The platform-free and species-free nature of QDMR makes it potentially
applicable to various methylation data. This approach provides an
effective tool for the high-throughput identification of the functional
regions involved in epigenetic regulation. QDMR can be used as an
effective tool for the quantification of methylation difference and
identification of DMRs across multiple samples.
[92]
Gene-set analysis (a.k.a. pathway analysis; usually performed tools
such as DAVID, GoSeq or GSEA) has been shown to be severely biased when
applied to high-throughput methylation data (e.g. MeDIP-seq, MeDIP-ChIP,
HELP-seq etc.), and a wide range of studies have thus mistakenly
reported hyper-methylation of genes related to development and
differentiation; it has been suggested that this can be corrected using
sample label permutations or using a statistical model to control for
differences in the numberes of CpG probes / CpG sites that target each
gene.
[93]
DNA methylation marks
DNA methylation marks,
are genomic regions with specific methylation pattern in a specific
biological state such as tissue, cell type, individual), are regarded as
possible functional regions involved in gene transcriptional
regulation. Although various human cell types may have the same genome,
these cells have different methylomes. The systematic identification and
characterization of methylation marks across cell types are crucial to
understanding the complex regulatory network for cell fate
determination. Hongbo Liu et al. proposed an entropy-based framework
termed SMART to integrate the whole genome bisulfite sequencing
methylomes across 42 human tissues/cells and identified 757,887 genome
segments.
[94]
Nearly 75% of the segments showed uniform methylation across all cell
types.
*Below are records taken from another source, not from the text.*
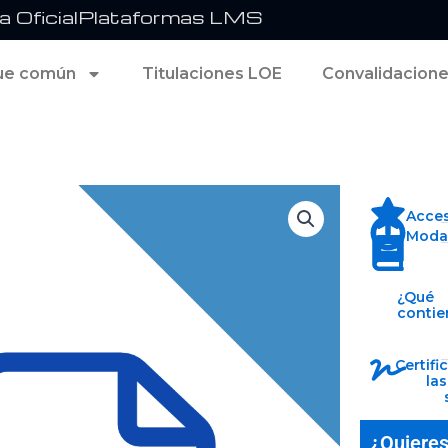
 Oficial
Plataformas LMS
ue común
Titulaciones LOE
Convalidacion
Acce
Modal
¿Qué
contie
Certifi
la
¿Quieres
From the remaining 25% of the segments, they identified cell
type-specific hypo/hypermethylation marks that were specifically
hypo/hypermethylated in a minority of cell types using a statistical
approach and presented an atlas of the human methylation marks. Further
analysis revealed that the cell type-specific hypomethylation marks were
enriched through
H3K27ac
and transcription factor binding sites in cell type-specific manner. In
particular, they observed that the cell type-specific hypomethylation
marks are associated with the cell type-specific super-enhancers that
drive the expression of cell identity genes. This framework provides a
complementary, functional annotation of the human genome and helps to
elucidate the critical features and functions of cell type-specific
hypomethylation.
The entropy-based Specific Methylation Analysis and Report Tool,
termed "SMART", which focuses on integrating a large number of DNA
methylomes for the de novo identification of cell type-specific
methylation marks. The latest version of SMART is focused on three main
functions including de novo identification of differentially methylated
regions (DMRs) by genome segmentation, identification of DMRs from
predefined regions of interest, and identification of differentially
methylated CpG sites. SMART is available at
http://fame.edbc.org/smart/.
Computational prediction
DNA
methylation can also be detected by computational models through
sophisticated algorithms and methods. Computational models can
facilitate the global profiling of DNA methylation across chromosomes,
and often such models are faster and cheaper to perform than biological
assays. Such up-to-date computational models include Bhasin,
et al.,
[95] Bock,
et al.,
[96] and Zheng,
et al.
[97] [98] Together with biological assay, these methods greatly facilitate the DNA methylation analysis.